Aim of the exercise: Images in the records should be skipped while the rest is transcribed verbatim.

[Saved data entries]
┏━━

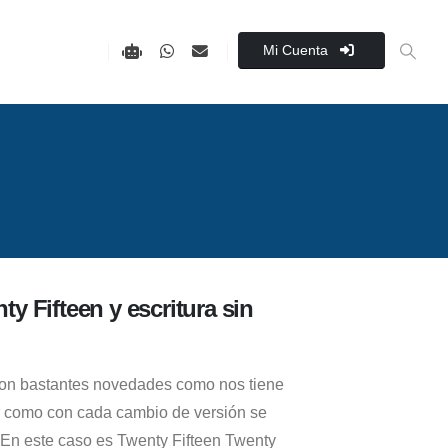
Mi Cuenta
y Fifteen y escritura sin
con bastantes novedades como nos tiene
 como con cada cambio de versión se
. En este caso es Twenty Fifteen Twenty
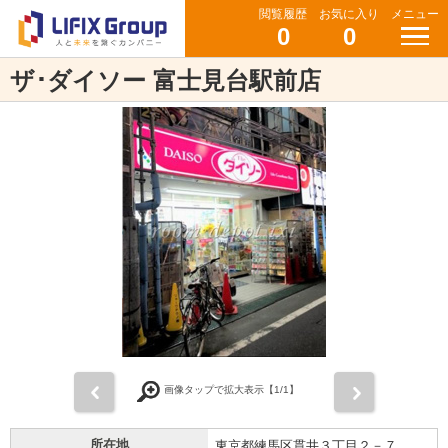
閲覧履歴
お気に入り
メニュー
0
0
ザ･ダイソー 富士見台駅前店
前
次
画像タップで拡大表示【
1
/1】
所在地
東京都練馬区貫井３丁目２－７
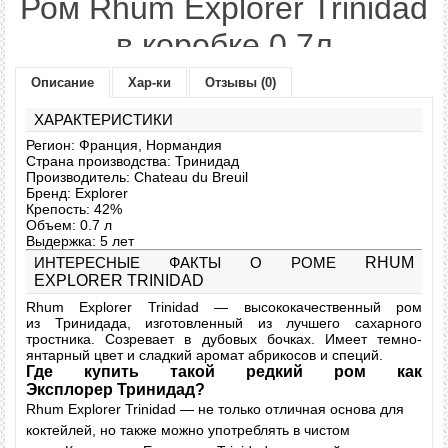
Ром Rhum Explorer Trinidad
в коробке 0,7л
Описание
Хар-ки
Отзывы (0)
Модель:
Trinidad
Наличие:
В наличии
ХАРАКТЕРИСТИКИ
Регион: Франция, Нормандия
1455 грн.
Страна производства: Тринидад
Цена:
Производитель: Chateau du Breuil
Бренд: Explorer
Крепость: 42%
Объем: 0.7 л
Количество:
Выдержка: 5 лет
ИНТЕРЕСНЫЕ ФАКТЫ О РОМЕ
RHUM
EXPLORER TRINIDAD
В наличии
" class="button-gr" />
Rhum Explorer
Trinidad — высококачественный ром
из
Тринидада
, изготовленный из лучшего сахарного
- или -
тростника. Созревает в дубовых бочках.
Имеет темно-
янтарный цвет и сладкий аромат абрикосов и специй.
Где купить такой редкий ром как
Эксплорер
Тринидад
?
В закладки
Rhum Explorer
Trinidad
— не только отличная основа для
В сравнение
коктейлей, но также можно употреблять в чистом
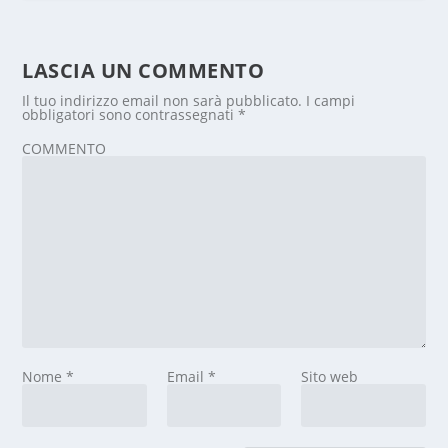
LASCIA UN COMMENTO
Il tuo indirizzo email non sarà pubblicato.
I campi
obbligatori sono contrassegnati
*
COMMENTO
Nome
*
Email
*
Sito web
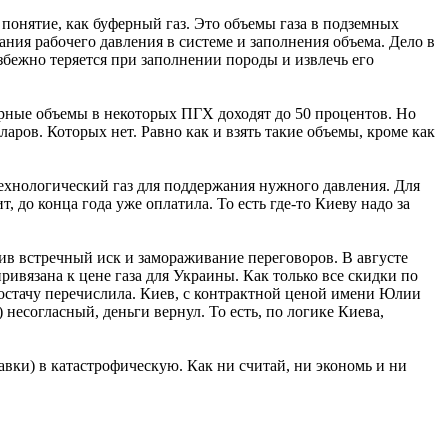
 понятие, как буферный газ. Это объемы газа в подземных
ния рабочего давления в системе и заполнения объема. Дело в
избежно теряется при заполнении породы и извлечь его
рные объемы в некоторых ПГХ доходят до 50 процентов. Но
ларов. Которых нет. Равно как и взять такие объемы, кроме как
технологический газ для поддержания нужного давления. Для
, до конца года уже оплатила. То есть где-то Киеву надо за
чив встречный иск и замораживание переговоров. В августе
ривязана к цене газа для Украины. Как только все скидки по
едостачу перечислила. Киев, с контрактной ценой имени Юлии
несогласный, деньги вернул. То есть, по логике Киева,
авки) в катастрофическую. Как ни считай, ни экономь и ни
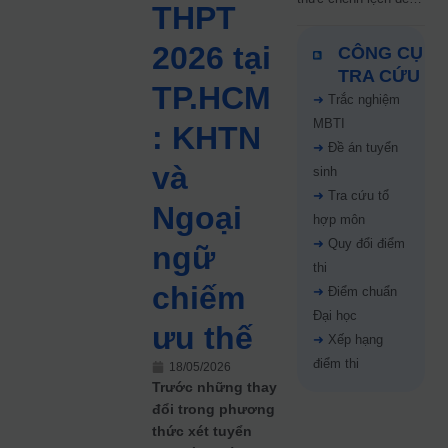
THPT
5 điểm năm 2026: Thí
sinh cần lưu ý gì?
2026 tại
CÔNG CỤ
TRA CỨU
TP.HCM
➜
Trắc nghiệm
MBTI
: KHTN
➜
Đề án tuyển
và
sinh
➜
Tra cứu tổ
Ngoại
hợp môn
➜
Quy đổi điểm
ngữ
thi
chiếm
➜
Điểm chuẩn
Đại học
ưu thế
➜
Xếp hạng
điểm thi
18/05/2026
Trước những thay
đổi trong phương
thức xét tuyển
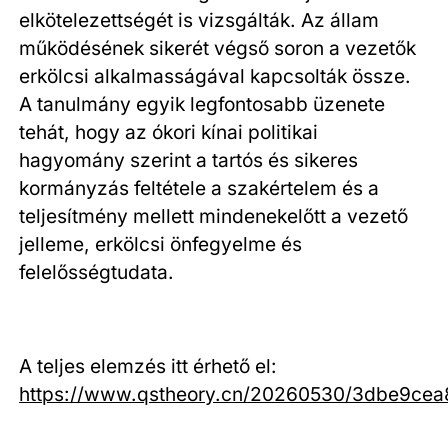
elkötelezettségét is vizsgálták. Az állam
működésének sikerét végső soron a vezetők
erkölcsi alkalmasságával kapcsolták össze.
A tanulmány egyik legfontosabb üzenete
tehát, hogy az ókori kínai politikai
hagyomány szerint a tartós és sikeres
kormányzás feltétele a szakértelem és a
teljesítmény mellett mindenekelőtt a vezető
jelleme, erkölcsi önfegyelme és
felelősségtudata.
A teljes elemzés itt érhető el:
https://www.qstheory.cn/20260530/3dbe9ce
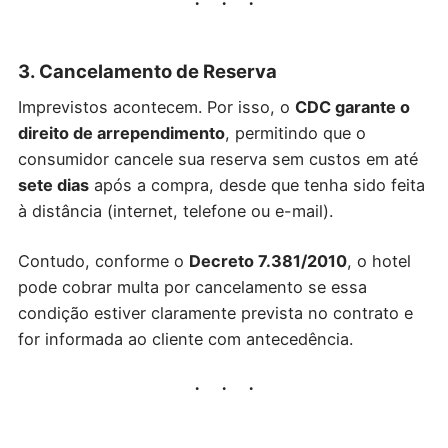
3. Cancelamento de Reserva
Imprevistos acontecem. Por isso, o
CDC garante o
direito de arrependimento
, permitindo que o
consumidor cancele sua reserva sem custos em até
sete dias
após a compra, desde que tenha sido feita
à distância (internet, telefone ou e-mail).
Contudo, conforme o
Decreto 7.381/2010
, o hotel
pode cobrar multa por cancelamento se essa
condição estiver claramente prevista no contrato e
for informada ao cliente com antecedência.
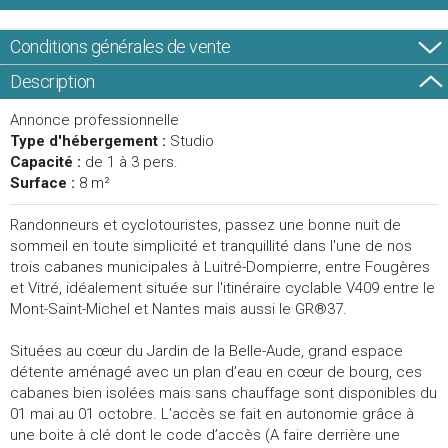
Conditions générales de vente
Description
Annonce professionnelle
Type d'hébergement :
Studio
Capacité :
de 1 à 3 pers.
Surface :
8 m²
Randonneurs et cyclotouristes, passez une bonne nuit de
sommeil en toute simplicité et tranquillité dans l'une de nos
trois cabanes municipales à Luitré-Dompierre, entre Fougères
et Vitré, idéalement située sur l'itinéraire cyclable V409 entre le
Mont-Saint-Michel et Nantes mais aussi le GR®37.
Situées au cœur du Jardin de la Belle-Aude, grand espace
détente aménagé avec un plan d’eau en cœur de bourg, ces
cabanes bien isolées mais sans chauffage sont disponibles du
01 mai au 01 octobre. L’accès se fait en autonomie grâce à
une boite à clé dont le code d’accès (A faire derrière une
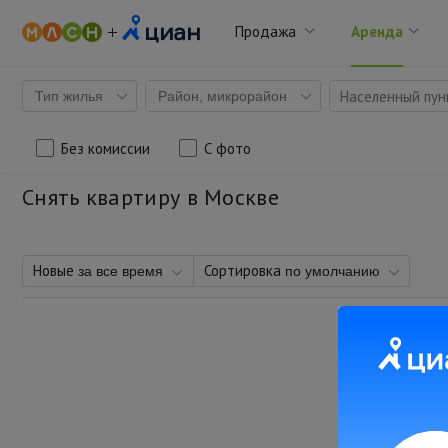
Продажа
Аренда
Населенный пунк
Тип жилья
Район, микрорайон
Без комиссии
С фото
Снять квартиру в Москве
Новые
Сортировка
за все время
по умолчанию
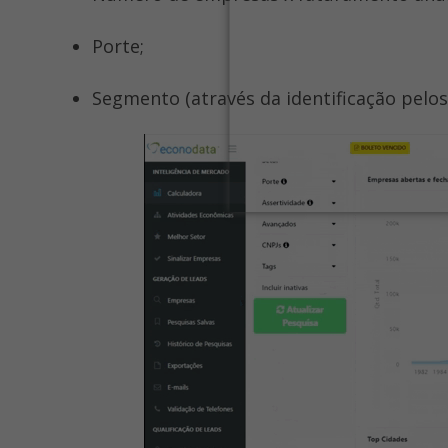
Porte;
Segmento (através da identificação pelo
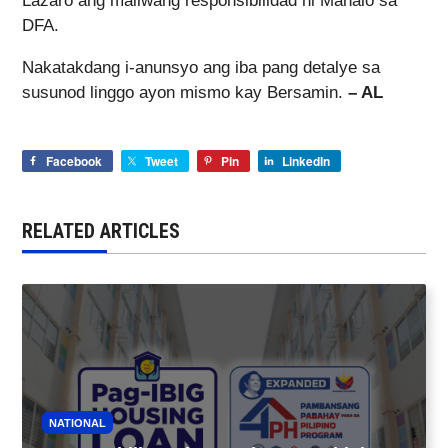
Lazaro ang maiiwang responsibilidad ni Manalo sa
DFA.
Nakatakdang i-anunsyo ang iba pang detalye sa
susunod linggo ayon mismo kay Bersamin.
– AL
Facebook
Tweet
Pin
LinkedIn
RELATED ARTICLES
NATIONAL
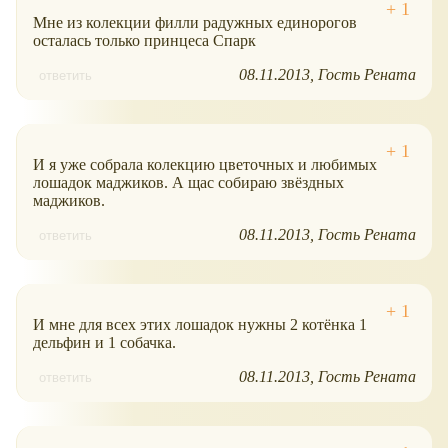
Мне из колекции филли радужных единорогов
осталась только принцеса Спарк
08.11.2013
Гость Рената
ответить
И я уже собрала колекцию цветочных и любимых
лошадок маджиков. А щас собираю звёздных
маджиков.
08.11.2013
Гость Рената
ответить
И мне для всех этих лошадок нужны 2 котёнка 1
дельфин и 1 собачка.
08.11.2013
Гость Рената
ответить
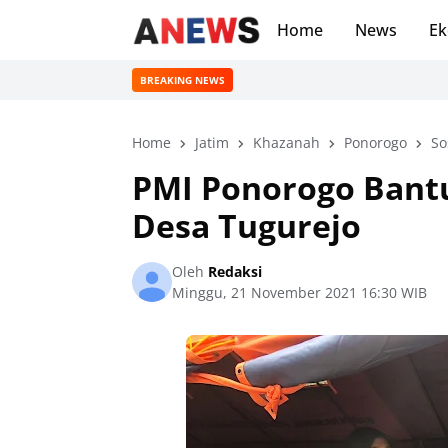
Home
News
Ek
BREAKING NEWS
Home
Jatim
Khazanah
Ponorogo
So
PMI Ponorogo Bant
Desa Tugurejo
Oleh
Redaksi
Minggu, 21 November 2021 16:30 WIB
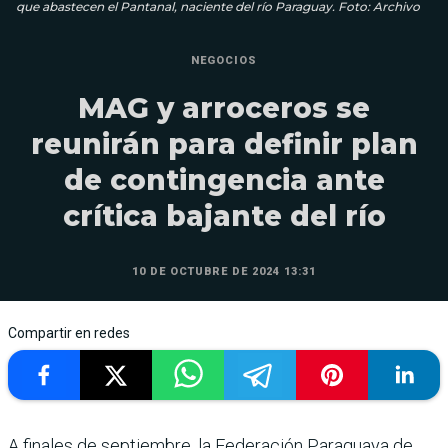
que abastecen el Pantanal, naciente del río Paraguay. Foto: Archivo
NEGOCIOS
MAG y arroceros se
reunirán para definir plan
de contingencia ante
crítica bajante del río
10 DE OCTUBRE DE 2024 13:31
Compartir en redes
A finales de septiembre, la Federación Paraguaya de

┗━━

Task solution:
Mi Cuenta
y Fifteen y escritura sin
con bastantes novedades como nos tiene
 como con cada cambio de versión se
. En este caso es Twenty Fifteen Twenty
閲覧履歴
お気に入り
メニュー
0
0
ザ･ダイソー 富士見台駅前店
前
次
画像タップで拡大表示【
1
/1】
所在地
東京都練馬区貫井３丁目２－７
Ром Rhum Explorer Trinidad
в коробке 0,7л
Описание
Хар-ки
Отзывы (0)
Модель:
Trinidad
Наличие:
В наличии
ХАРАКТЕРИСТИКИ
Регион: Франция, Нормандия
1455 грн.
Страна производства: Тринидад
Цена:
Производитель: Chateau du Breuil
Бренд: Explorer
Крепость: 42%
Объем: 0.7 л
Количество:
Выдержка: 5 лет
ИНТЕРЕСНЫЕ ФАКТЫ О РОМЕ
RHUM
EXPLORER TRINIDAD
В наличии
" class="button-gr" />
Rhum Explorer
Trinidad — высококачественный ром
из
Тринидада
, изготовленный из лучшего сахарного
- или -
тростника. Созревает в дубовых бочках.
Имеет темно-
янтарный цвет и сладкий аромат абрикосов и специй.
Где купить такой редкий ром как
Эксплорер
Тринидад
?
В закладки
Rhum Explorer
Trinidad
— не только отличная основа для
В сравнение
коктейлей, но также можно употреблять в чистом
LASCIA UN COMMENTO
Il tuo indirizzo email non sarà pubblicato.
I campi
obbligatori sono contrassegnati
*
COMMENTO
Nome
*
Email
*
Sito web
 понятие, как буферный газ. Это объемы газа в подземных
ния рабочего давления в системе и заполнения объема. Дело в
избежно теряется при заполнении породы и извлечь его
рные объемы в некоторых ПГХ доходят до 50 процентов. Но
ларов. Которых нет. Равно как и взять такие объемы, кроме как
технологический газ для поддержания нужного давления. Для
, до конца года уже оплатила. То есть где-то Киеву надо за
чив встречный иск и замораживание переговоров. В августе
ривязана к цене газа для Украины. Как только все скидки по
едостачу перечислила. Киев, с контрактной ценой имени Юлии
несогласный, деньги вернул. То есть, по логике Киева,
авки) в катастрофическую. Как ни считай, ни экономь и ни
THPT
5 điểm năm 2026: Thí
sinh cần lưu ý gì?
2026 tại
CÔNG CỤ
TRA CỨU
TP.HCM
➜
Trắc nghiệm
MBTI
: KHTN
➜
Đề án tuyển
và
sinh
➜
Tra cứu tổ
Ngoại
hợp môn
➜
Quy đổi điểm
ngữ
thi
chiếm
➜
Điểm chuẩn
Đại học
ưu thế
➜
Xếp hạng
điểm thi
18/05/2026
Trước những thay
đổi trong phương
thức xét tuyển
elkötelezettségét is vizsgálták. Az állam
működésének sikerét végső soron a vezetők
erkölcsi alkalmasságával kapcsolták össze.
A tanulmány egyik legfontosabb üzenete
tehát, hogy az ókori kínai politikai
hagyomány szerint a tartós és sikeres
kormányzás feltétele a szakértelem és a
teljesítmény mellett mindenekelőtt a vezető
jelleme, erkölcsi önfegyelme és
felelősségtudata.
A teljes elemzés itt érhető el:
https://www.qstheory.cn/20260530/3dbe9ce
3. Cancelamento de Reserva
Imprevistos acontecem. Por isso, o
CDC garante o
direito de arrependimento
, permitindo que o
consumidor cancele sua reserva sem custos em até
sete dias
após a compra, desde que tenha sido feita
à distância (internet, telefone ou e-mail).
Contudo, conforme o
Decreto 7.381/2010
, o hotel
pode cobrar multa por cancelamento se essa
condição estiver claramente prevista no contrato e
for informada ao cliente com antecedência.
Conditions générales de vente
Description
Annonce professionnelle
Type d'hébergement :
Studio
Capacité :
de 1 à 3 pers.
Surface :
8 m²
Randonneurs et cyclotouristes, passez une bonne nuit de
sommeil en toute simplicité et tranquillité dans l'une de nos
trois cabanes municipales à Luitré-Dompierre, entre Fougères
et Vitré, idéalement située sur l'itinéraire cyclable V409 entre le
Mont-Saint-Michel et Nantes mais aussi le GR®37.
Situées au cœur du Jardin de la Belle-Aude, grand espace
détente aménagé avec un plan d’eau en cœur de bourg, ces
cabanes bien isolées mais sans chauffage sont disponibles du
01 mai au 01 octobre. L’accès se fait en autonomie grâce à
une boite à clé dont le code d’accès (A faire derrière une
Продажа
Аренда
Населенный пунк
Тип жилья
Район, микрорайон
Без комиссии
С фото
Снять квартиру в Москве
Новые
Сортировка
за все время
по умолчанию
Porte;
Segmento (através da identificação pelo
Lazaro ang maiiwang responsibilidad ni Manalo sa
DFA.
Nakatakdang i-anunsyo ang iba pang detalye sa
susunod linggo ayon mismo kay Bersamin.
– AL
Facebook
Tweet
Pin
LinkedIn
RELATED ARTICLES
NATIONAL
Мне из колекции филли радужных единорогов
осталась только принцеса Спарк
08.11.2013
Гость Рената
ответить
И я уже собрала колекцию цветочных и любимых
лошадок маджиков. А щас собираю звёздных
маджиков.
08.11.2013
Гость Рената
ответить
И мне для всех этих лошадок нужны 2 котёнка 1
дельфин и 1 собачка.
08.11.2013
Гость Рената
ответить
Home
News
Ek
BREAKING NEWS
Home
Jatim
Khazanah
Ponorogo
So
PMI Ponorogo Bant
Desa Tugurejo
Oleh
Redaksi
Minggu, 21 November 2021 16:30 WIB
que abastecen el Pantanal, naciente del río Paraguay. Foto: Archivo
NEGOCIOS
MAG y arroceros se
reunirán para definir plan
de contingencia ante
crítica bajante del río
10 DE OCTUBRE DE 2024 13:31
Compartir en redes
A finales de septiembre, la Federación Paraguaya de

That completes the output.